• _Exercise instructions_
Only the lines with the string "Description" are needed; return each of them from the entries below.

┌─ Data for analysis

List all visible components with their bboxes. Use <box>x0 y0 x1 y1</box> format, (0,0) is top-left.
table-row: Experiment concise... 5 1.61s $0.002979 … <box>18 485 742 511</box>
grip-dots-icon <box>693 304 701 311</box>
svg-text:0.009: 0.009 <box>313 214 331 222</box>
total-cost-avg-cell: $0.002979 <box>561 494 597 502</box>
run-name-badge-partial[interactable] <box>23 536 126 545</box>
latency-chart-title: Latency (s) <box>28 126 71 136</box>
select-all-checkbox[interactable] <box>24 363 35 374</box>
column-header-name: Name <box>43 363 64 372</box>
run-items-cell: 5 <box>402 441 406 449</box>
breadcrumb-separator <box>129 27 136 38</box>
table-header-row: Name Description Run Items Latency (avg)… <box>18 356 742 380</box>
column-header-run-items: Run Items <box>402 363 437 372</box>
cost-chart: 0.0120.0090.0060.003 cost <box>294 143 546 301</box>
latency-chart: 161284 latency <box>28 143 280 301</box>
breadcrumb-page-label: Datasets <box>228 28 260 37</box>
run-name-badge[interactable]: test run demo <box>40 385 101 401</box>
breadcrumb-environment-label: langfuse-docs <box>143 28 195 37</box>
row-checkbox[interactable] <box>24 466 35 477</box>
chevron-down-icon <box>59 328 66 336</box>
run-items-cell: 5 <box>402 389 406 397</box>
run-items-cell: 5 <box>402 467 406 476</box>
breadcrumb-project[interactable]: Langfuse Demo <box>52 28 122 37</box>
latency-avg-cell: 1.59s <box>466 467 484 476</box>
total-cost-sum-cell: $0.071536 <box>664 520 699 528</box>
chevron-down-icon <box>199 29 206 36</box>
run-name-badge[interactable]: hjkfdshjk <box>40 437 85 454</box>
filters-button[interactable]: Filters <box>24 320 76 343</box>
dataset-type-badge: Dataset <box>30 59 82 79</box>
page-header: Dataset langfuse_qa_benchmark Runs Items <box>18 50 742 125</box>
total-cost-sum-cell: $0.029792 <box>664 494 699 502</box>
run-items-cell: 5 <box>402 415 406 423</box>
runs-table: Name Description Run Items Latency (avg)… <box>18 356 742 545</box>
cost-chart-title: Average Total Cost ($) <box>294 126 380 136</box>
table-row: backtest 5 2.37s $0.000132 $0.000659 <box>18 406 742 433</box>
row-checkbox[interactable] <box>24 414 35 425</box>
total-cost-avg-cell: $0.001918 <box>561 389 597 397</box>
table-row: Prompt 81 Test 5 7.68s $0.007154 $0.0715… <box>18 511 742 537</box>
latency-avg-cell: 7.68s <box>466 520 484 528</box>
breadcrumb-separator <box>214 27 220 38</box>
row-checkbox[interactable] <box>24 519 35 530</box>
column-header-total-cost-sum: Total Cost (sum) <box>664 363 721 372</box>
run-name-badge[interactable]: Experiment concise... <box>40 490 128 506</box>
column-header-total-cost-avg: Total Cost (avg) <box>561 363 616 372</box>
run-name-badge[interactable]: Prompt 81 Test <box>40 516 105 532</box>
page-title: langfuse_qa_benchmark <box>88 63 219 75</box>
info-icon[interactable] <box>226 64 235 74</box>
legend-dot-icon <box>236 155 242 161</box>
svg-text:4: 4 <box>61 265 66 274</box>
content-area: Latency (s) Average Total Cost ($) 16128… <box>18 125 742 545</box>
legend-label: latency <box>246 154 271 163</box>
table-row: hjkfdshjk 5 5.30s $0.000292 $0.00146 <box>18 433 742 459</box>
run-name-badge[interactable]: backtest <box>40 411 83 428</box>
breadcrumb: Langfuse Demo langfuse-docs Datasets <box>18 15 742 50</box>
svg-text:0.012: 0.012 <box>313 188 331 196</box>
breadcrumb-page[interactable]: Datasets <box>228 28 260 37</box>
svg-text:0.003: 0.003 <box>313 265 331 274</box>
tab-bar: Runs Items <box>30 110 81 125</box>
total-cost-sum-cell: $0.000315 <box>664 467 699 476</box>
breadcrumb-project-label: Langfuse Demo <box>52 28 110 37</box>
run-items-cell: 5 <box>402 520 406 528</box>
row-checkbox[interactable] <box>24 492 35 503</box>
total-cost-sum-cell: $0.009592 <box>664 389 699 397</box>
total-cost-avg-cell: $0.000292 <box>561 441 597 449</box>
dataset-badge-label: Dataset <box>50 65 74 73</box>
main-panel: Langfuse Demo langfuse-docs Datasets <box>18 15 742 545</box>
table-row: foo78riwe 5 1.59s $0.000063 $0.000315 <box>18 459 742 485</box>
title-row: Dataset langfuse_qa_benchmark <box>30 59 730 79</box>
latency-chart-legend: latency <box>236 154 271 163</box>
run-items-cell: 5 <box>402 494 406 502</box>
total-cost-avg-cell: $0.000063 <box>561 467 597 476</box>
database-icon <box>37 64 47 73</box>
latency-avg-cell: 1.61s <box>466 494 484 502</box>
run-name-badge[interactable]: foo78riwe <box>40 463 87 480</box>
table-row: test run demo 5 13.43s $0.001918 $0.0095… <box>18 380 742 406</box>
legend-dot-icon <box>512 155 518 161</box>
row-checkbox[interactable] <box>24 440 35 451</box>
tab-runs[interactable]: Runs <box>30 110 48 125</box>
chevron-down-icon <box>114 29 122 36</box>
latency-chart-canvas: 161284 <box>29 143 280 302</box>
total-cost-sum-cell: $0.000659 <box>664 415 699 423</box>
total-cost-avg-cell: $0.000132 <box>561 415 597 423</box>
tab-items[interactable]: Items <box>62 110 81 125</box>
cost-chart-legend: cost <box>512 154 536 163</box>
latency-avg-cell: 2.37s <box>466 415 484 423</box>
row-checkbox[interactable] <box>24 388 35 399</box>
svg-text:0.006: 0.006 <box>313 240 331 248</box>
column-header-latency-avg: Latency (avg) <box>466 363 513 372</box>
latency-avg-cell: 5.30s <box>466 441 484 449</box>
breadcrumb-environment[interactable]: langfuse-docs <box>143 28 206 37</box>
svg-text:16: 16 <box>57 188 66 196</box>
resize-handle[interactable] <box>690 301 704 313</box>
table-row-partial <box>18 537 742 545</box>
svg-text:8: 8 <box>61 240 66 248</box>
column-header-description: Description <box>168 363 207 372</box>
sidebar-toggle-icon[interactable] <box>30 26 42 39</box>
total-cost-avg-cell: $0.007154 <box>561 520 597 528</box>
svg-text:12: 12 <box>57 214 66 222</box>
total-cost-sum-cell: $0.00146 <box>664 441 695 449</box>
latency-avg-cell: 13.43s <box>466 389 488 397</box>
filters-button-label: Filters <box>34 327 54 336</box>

└─

• _Exercise output_
table-header-row: Name Description Run Items Latency (avg)… <box>18 356 742 380</box>
runs-table: Name Description Run Items Latency (avg)… <box>18 356 742 545</box>
column-header-description: Description <box>168 363 207 372</box>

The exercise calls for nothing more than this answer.